**Task directions:**
Below, find the line containing "детально разбираем, как" and the line containing "摄，王子奇演绎动人爱国故事"; reproduce exactly those two and every line between them, omitting pictures.
Start of Task inputs
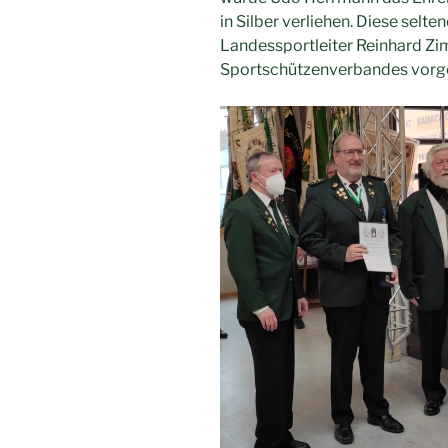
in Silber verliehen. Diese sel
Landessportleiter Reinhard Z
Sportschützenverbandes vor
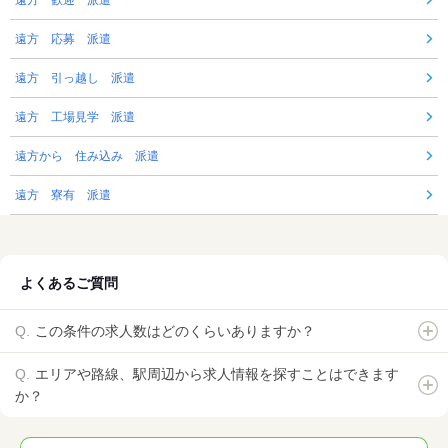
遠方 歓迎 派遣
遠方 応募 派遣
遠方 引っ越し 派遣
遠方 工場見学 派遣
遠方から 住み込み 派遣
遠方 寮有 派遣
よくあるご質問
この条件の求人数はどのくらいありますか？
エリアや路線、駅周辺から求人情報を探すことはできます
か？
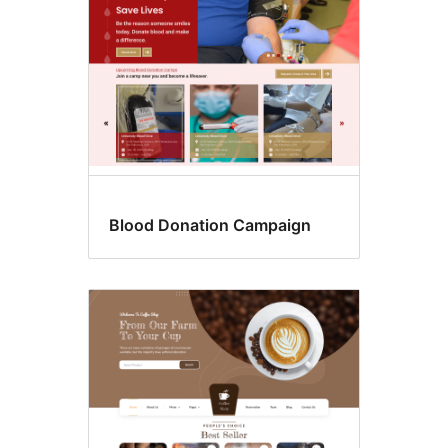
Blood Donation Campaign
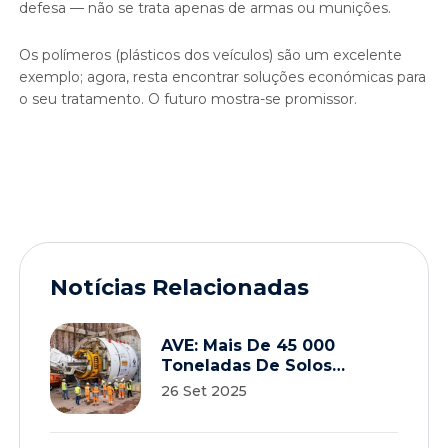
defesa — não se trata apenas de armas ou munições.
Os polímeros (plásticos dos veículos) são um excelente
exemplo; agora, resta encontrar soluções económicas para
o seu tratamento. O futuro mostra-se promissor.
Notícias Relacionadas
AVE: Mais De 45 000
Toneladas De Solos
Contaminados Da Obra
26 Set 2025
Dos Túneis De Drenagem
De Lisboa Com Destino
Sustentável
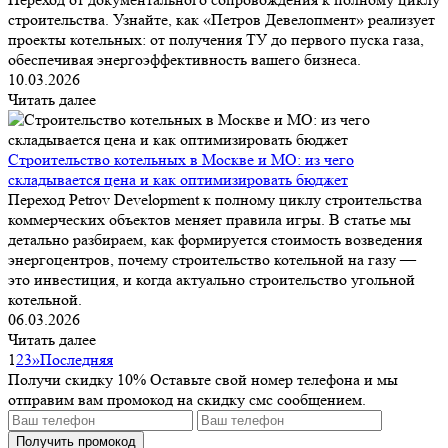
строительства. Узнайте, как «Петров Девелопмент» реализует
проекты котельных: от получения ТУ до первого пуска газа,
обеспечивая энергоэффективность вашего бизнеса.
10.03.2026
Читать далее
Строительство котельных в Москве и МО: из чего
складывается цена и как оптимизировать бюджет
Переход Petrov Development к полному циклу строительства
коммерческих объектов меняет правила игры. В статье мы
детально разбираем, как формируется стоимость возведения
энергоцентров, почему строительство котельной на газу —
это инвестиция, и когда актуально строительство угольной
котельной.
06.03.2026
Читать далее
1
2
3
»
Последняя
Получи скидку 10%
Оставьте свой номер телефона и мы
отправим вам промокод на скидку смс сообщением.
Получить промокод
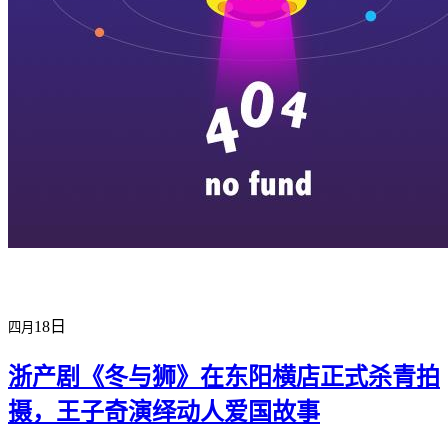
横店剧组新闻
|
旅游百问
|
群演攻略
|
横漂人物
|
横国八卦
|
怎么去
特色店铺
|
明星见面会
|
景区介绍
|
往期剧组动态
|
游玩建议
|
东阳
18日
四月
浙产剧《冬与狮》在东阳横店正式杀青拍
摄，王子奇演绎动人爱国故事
End of Task inputs
Start of Task inputs
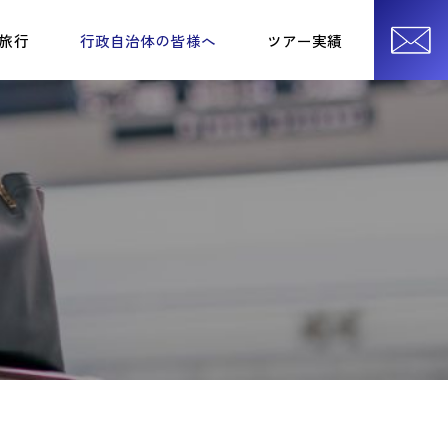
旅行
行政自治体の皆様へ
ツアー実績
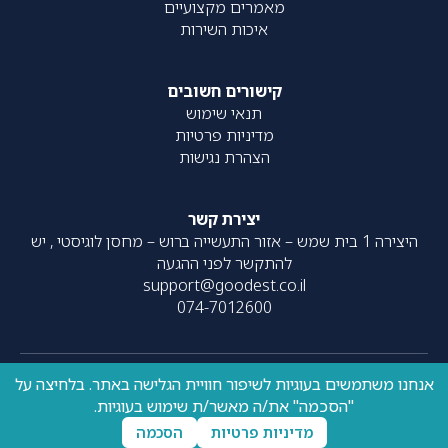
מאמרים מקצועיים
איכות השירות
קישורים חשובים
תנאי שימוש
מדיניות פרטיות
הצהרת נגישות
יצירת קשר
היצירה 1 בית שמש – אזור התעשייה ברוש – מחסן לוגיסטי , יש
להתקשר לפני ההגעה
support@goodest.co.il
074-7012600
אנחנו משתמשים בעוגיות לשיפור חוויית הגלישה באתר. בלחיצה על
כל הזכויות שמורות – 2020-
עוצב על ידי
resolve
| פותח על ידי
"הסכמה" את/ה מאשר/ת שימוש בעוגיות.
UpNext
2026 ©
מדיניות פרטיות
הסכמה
End of Task inputs
**Task result:**
детально разбираем, как формируется стоимость возведения
энергоцентров, почему строительство котельной на газу —
это инвестиция, и когда актуально строительство угольной
котельной.
06.03.2026
Читать далее
1
2
3
»
Последняя
Получи скидку 10%
Оставьте свой номер телефона и мы
отправим вам промокод на скидку смс сообщением.
Получить промокод
横店剧组新闻
|
旅游百问
|
群演攻略
|
横漂人物
|
横国八卦
|
怎么去
特色店铺
|
明星见面会
|
景区介绍
|
往期剧组动态
|
游玩建议
|
东阳
18日
四月
浙产剧《冬与狮》在东阳横店正式杀青拍
摄，王子奇演绎动人爱国故事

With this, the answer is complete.